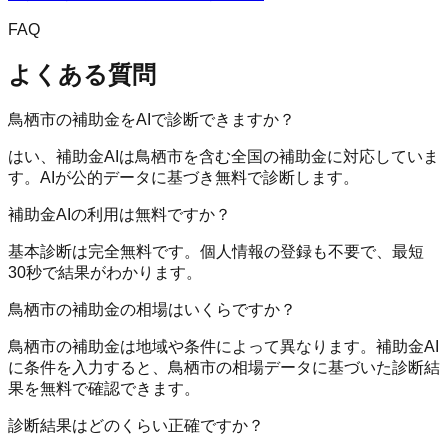
FAQ
よくある質問
鳥栖市の補助金をAIで診断できますか？
はい、補助金AIは鳥栖市を含む全国の補助金に対応していま
す。AIが公的データに基づき無料で診断します。
補助金AIの利用は無料ですか？
基本診断は完全無料です。個人情報の登録も不要で、最短
30秒で結果がわかります。
鳥栖市の補助金の相場はいくらですか？
鳥栖市の補助金は地域や条件によって異なります。補助金AI
に条件を入力すると、鳥栖市の相場データに基づいた診断結
果を無料で確認できます。
診断結果はどのくらい正確ですか？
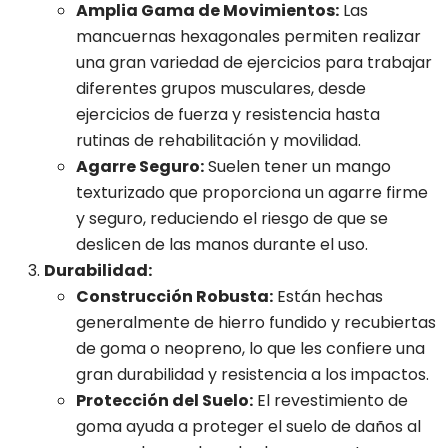
Amplia Gama de Movimientos:
Las
mancuernas hexagonales permiten realizar
una gran variedad de ejercicios para trabajar
diferentes grupos musculares, desde
ejercicios de fuerza y resistencia hasta
rutinas de rehabilitación y movilidad.
Agarre Seguro:
Suelen tener un mango
texturizado que proporciona un agarre firme
y seguro, reduciendo el riesgo de que se
deslicen de las manos durante el uso.
Durabilidad:
Construcción Robusta:
Están hechas
generalmente de hierro fundido y recubiertas
de goma o neopreno, lo que les confiere una
gran durabilidad y resistencia a los impactos.
Protección del Suelo:
El revestimiento de
goma ayuda a proteger el suelo de daños al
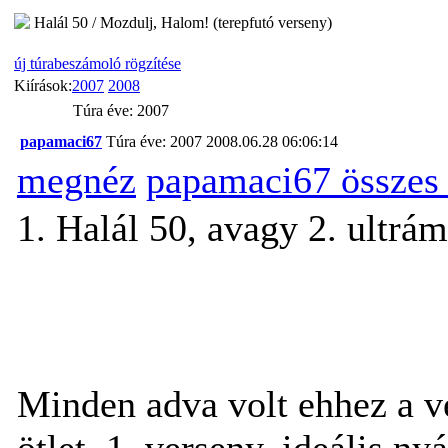
Halál 50 / Mozdulj, Halom! (terepfutó verseny)
új túrabeszámoló rögzítése
Kiírások:
2007
2008
Túra éve: 2007
papamaci67
Túra éve: 2007
2008.06.28 06:06:14
megnéz
papamaci67 összes
1. Halál 50, avagy 2. ultrám
Minden adva volt ehhez a ve
ötlet, 1. verseny, ideális ny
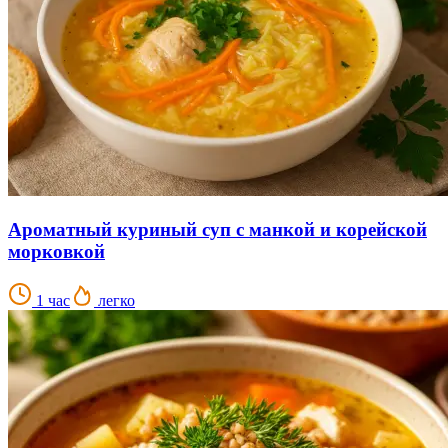
Ароматный куриный суп с манкой и корейской
морковкой
1 час
легко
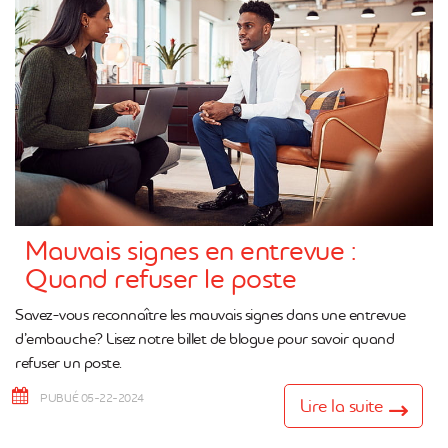
Mauvais signes en entrevue :
Quand refuser le poste
Savez-vous reconnaître les mauvais signes dans une entrevue
d’embauche? Lisez notre billet de blogue pour savoir quand
refuser un poste.
PUBLIÉ 05-22-2024
Lire la suite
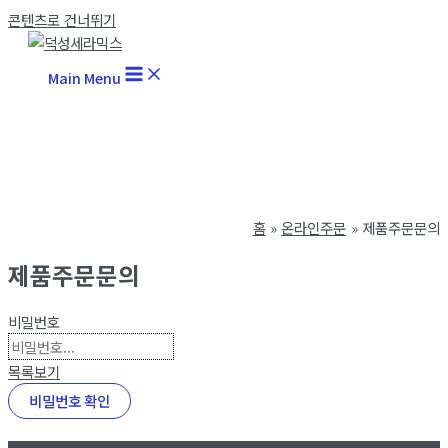
콘텐츠로 건너뛰기
Main Menu
홈
온라인주문
제품주문문의
제품주문문의
비밀번호
목록보기
비밀번호 확인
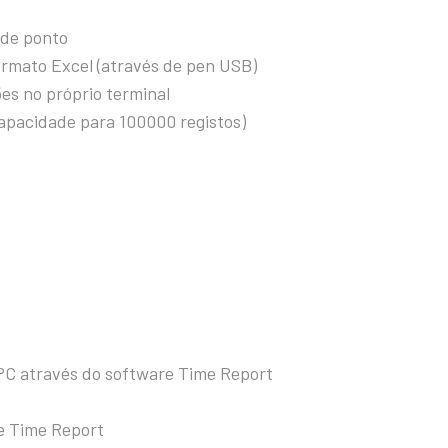
 de ponto
 formato Excel (através de pen USB)
es no próprio terminal
(capacidade para 100000 registos)
PC através do software Time Report
re Time Report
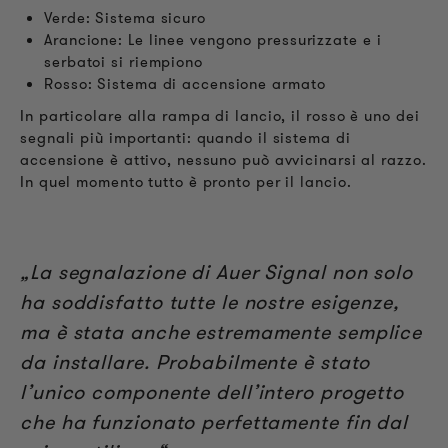
Verde: Sistema sicuro
Arancione: Le linee vengono pressurizzate e i
serbatoi si riempiono
Rosso: Sistema di accensione armato
In particolare alla rampa di lancio, il rosso è uno dei
segnali più importanti: quando il sistema di
accensione è attivo, nessuno può avvicinarsi al razzo.
In quel momento tutto è pronto per il lancio.
„La segnalazione di Auer Signal non solo
ha soddisfatto tutte le nostre esigenze,
ma è stata anche estremamente semplice
da installare. Probabilmente è stato
l’unico componente dell’intero progetto
che ha funzionato perfettamente fin dal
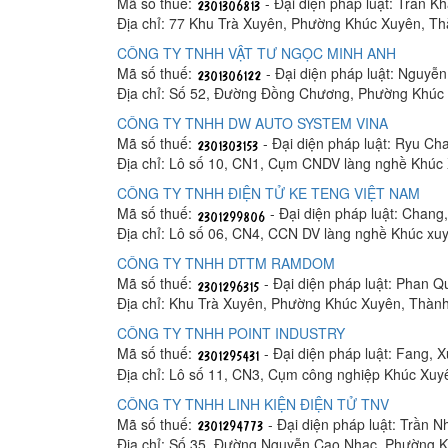
Mã số thuế:
- Đại diện pháp luật: Trần K
Địa chỉ: 77 Khu Trà Xuyên, Phường Khúc Xuyên, Th
CÔNG TY TNHH VẬT TƯ NGỌC MINH ANH
Mã số thuế:
- Đại diện pháp luật: Nguyễ
Địa chỉ: Số 52, Đường Đồng Chương, Phường Khúc 
CÔNG TY TNHH DW AUTO SYSTEM VINA
Mã số thuế:
- Đại diện pháp luật: Ryu C
Địa chỉ: Lô số 10, CN1, Cụm CNDV làng nghề Khúc
CÔNG TY TNHH ĐIỆN TỬ KE TENG VIỆT NAM
Mã số thuế:
- Đại diện pháp luật: Chang
Địa chỉ: Lô số 06, CN4, CCN DV làng nghề Khúc xu
CÔNG TY TNHH DTTM RAMDOM
Mã số thuế:
- Đại diện pháp luật: Phan Q
Địa chỉ: Khu Trà Xuyên, Phường Khúc Xuyên, Thành
CÔNG TY TNHH POINT INDUSTRY
Mã số thuế:
- Đại diện pháp luật: Fang, 
Địa chỉ: Lô số 11, CN3, Cụm công nghiệp Khúc Xu
CÔNG TY TNHH LINH KIỆN ĐIỆN TỬ TNV
Mã số thuế:
- Đại diện pháp luật: Trần 
Địa chỉ: Số 35, Đường Nguyễn Cao Nhạc, Phường K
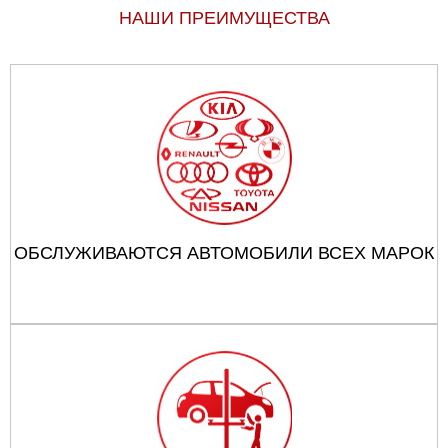
НАШИ ПРЕИМУЩЕСТВА
ОБСЛУЖИВАЮТСЯ АВТОМОБИЛИ ВСЕХ МАРОК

=-=-=

_What you have to do_
Leave out the pictures and repeat the lines from the start of the material through the line with "In quel momento tutto è pronto per il lancio.", inclusive.

_Output of the exercise_
FAQ
よくある質問
鳥栖市の補助金をAIで診断できますか？
はい、補助金AIは鳥栖市を含む全国の補助金に対応していま
す。AIが公的データに基づき無料で診断します。
補助金AIの利用は無料ですか？
基本診断は完全無料です。個人情報の登録も不要で、最短
30秒で結果がわかります。
鳥栖市の補助金の相場はいくらですか？
鳥栖市の補助金は地域や条件によって異なります。補助金AI
に条件を入力すると、鳥栖市の相場データに基づいた診断結
果を無料で確認できます。
診断結果はどのくらい正確ですか？
Amplia Gama de Movimientos:
Las
mancuernas hexagonales permiten realizar
una gran variedad de ejercicios para trabajar
diferentes grupos musculares, desde
ejercicios de fuerza y resistencia hasta
rutinas de rehabilitación y movilidad.
Agarre Seguro:
Suelen tener un mango
texturizado que proporciona un agarre firme
y seguro, reduciendo el riesgo de que se
deslicen de las manos durante el uso.
Durabilidad:
Construcción Robusta:
Están hechas
generalmente de hierro fundido y recubiertas
de goma o neopreno, lo que les confiere una
gran durabilidad y resistencia a los impactos.
Protección del Suelo:
El revestimiento de
goma ayuda a proteger el suelo de daños al
Halál 50 / Mozdulj, Halom! (terepfutó verseny)
új túrabeszámoló rögzítése
Kiírások:
2007
2008
Túra éve: 2007
papamaci67
Túra éve: 2007
2008.06.28 06:06:14
megnéz
papamaci67 összes
1. Halál 50, avagy 2. ultrám
Minden adva volt ehhez a ve
ötlet, 1. verseny, ideális ny
Ароматный куриный суп с манкой и корейской
морковкой
1 час
легко
Mauvais signes en entrevue :
Quand refuser le poste
Savez-vous reconnaître les mauvais signes dans une entrevue
d’embauche? Lisez notre billet de blogue pour savoir quand
refuser un poste.
PUBLIÉ 05-22-2024
Lire la suite
콘텐츠로 건너뛰기
Main Menu
홈
온라인주문
제품주문문의
제품주문문의
비밀번호
목록보기
비밀번호 확인
 de ponto
 formato Excel (através de pen USB)
es no próprio terminal
(capacidade para 100000 registos)
PC através do software Time Report
re Time Report
Verde: Sistema sicuro
Arancione: Le linee vengono pressurizzate e i
serbatoi si riempiono
Rosso: Sistema di accensione armato
In particolare alla rampa di lancio, il rosso è uno dei
segnali più importanti: quando il sistema di
accensione è attivo, nessuno può avvicinarsi al razzo.
In quel momento tutto è pronto per il lancio.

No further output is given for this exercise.